| dc.description.abstract | Structural polymorphism in DNA was envisaged from fiber diffraction studies, though all forms were initially believed to be monotonous right-handed. However, subsequent theoretical studies suggested that the DNA helix could deviate significantly from the right-handed structure, and later single-crystal X-ray studies of synthetic oligonucleotides substantiated the sequence dependence of DNA structure and led to speculations that such structures might have important roles in protein–nucleic acid interactions. Among the structures that received considerable attention from the structural viewpoint are cruciforms, left-handed Z-DNA, bent DNA, and triplexes. Unlike the usual B-DNA structure, these unusual DNA structures require a specific sequence motif. Furthermore, supercoiling of DNA has been found to be obligatory for the stabilization of some of these structures under physiological conditions. Characteristic exposed bases in these unusual structures were shown to be the preferred sites for single-strand nucleases and certain chemical probes. Identification of certain proteins that recognize and stabilize these structures indicated that some of these unusual DNA structures per se may be sites for genetic regulation. Indeed, later studies showed that some of the cis-acting regulatory elements of transcription occurring in the flanking regions as well as within the genes met the necessary sequence criteria required for adopting unusual DNA structures. Identification of single-strand specific nuclease and DNase I hypersensitive sites corresponding to these regions of transcriptionally active genes further raised the possibility that such unusual DNA structures might play an important role in transcriptional regulation. Thus, the questions addressed in this thesis concern the role of template DNA structure in transcription control, both at the level of initiation and elongation.

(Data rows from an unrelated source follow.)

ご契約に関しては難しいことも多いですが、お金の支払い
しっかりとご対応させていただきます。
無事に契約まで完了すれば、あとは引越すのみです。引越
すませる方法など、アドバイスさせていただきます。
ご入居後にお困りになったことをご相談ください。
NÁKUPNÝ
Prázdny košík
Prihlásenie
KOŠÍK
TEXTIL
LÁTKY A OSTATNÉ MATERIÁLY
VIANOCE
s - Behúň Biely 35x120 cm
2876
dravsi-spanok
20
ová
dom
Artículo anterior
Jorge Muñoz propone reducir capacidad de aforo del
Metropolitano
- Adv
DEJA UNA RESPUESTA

At the onset of this work, our laboratory was engaged in designing and probing unusual DNA structures in various systems and attempting to understand the DNA structure–function relationship. Preparation of form V DNA, the model system used for in vitro transcriptional studies in this thesis, was well standardized. A topologically unlinked (Lk = 0), highly supercoiled molecule, form V DNA, is reconstituted by annealing complementary single-stranded circles. Topological constraints require that every right-handed helical turn be compensated by a left-handed turn or a negative supercoil. Thus, a large portion of the form V molecule is forced to adopt unusual DNA conformations such as cruciforms, left-handed structures, melted regions, etc. About 35–40% of the sequence adopts left-handed helical structure, a major portion of which exists in Z-conformation. Precise locations of these altered structures in pBR322 form V DNA have been previously mapped in our laboratory exploiting the structure specificity of restriction endonucleases and methylases. These structures have been shown not only to be distributed both within and around genes but also to be folded uniquely. Thus, pBR322 form V DNA, a natural DNA sequence, was an obvious choice for the in vitro studies aimed at understanding the role of unusual DNA structures in transcription control.

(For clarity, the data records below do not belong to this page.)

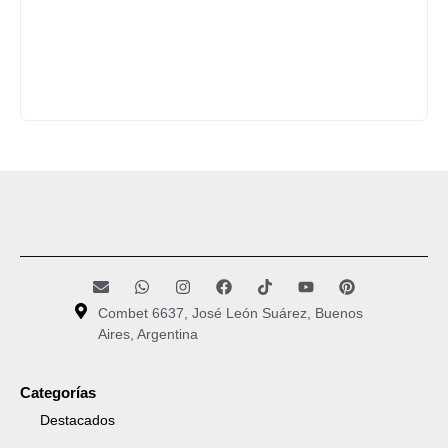
Combet 6637, José León Suárez, Buenos
Aires, Argentina
Categorías
Destacados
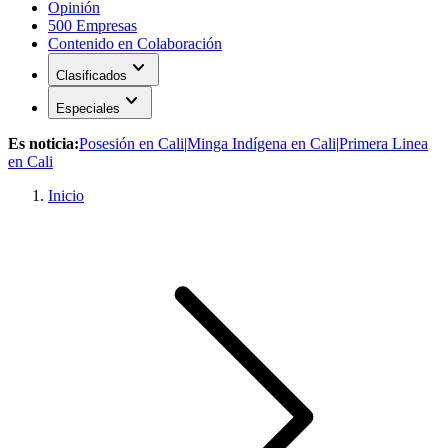
Opinión
500 Empresas
Contenido en Colaboración
expand_more
Clasificados
expand_more
Especiales
Es noticia:
Posesión en Cali
|
Minga Indígena en Cali
|
Primera Linea
en Cali
Inicio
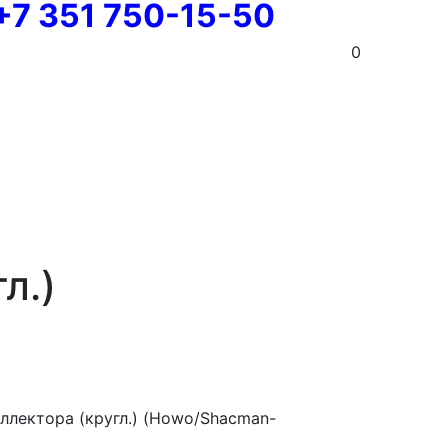
+7 351 750-15-50
0
л.)
ллектора (кругл.) (Howo/Shacman-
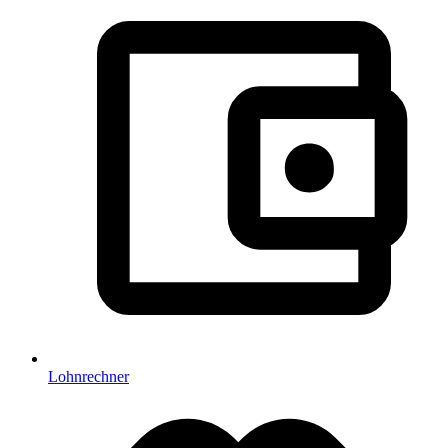
Lohnrechner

For the in vivo studies, we developed a ‘structural cassette’ approach which involves knowledge-based design of oligonucleotide sequences having the potential to adopt unusual DNA structures. The oligonucleotides were synthesized, and functional assays were performed after introducing these cassettes into an appropriate expression vector, either in the promoter region or within the gene. The various questions addressed in this thesis are:
(a) Does unusual DNA structure play a role in regulation of transcription If so, at what level
(b) Is it feasible to employ a multicutter restriction enzyme with a single-hit approach to probe the altered structures in pBR322 form V DNA If so, do the flanking sequences influence structural alteration as suggested previously
(c) Is it possible to use highly supercoiled form V DNA as a template for E. coli RNA polymerase If so, how efficiently does it transcribe
(d) How does RNA polymerase respond to the unusual DNA structures present within or around the genes in pBR322 form V DNA
(e) Is it possible to stabilize designed topologically unlinked DNA structures comprising right-handed B and left-handed Z helical conformations alternating after every half turn of the helix under physiological conditions
(f) Will such topologically unlinked structures, present within the promoter region despite having consensus promoter sequences, facilitate transcription initiation in vivo
(g) Is it possible to design structural elements within the gene without altering the native amino acid sequence using degenerate codons
(h) Do these designed structural elements modulate transcription elongation
Biochemical and molecular biology methods were employed to seek probable answers.
Chapter 1 provides a brief account of major advances in our understanding of supercoil-stabilized DNA structures, followed by a discussion on prokaryotic transcriptional machinery and its various regulatory aspects. A concise description of the effect of DNA supercoiling and supercoil-stabilized DNA structures on the transcription process concludes Chapter 1.
Chapter 2 deals with the preparation and purification of pBR322 form V DNA. In brief, preparation of form V DNA involves controlled digestion of supercoiled DNA with DNase I to generate a single nick per molecule. The complementary single-stranded circular DNA molecules are isolated on an alkaline sucrose density gradient and annealed to generate paranemically coiled form V DNA. The single-hit approach was extended to 26 (CCGG) sites recognized by HpaII restriction endonuclease. The choice of HpaII was based on the fact that one of the (CCGG) sites was present at the junction region of a potential cruciform structure, previously shown to cause transcriptional arrest within the rep gene in pBR322 form V. In good agreement with previous studies, results suggested that the flanking sequences influence the propensity of (CCGG) sites to adopt B or non-B conformation. Compilation of all structural studies on pBR322 form V DNA is presented, and logical deductions are drawn.
Chapter 3 describes in vitro studies using pBR322 form V DNA as a template for E. coli RNA polymerase. Despite the high level of superhelical density, efficient transcription was observed. Analysis of transcriptional products showed the presence of only one short transcript corresponding to the rep gene. The transcript initiated accurately but was aborted due to an elongation block within the gene. This elongation block could be relieved once the supercoiling force was alleviated. Based on MspI methylation sensitivity of the pause site and the HpaII single-hit analysis, a stabilized cruciform structure was shown to be the likely candidate for the observed transcriptional elongation block. Earlier enzymatic probing showed that the promoter region of the tet^ gene comprised alternating B and non-B structures, which could explain the absence of initiation at this promoter under in vitro conditions. Results suggest that structural alterations within natural DNA can act as transcriptional blocks at both initiation and elongation stages under in vitro conditions.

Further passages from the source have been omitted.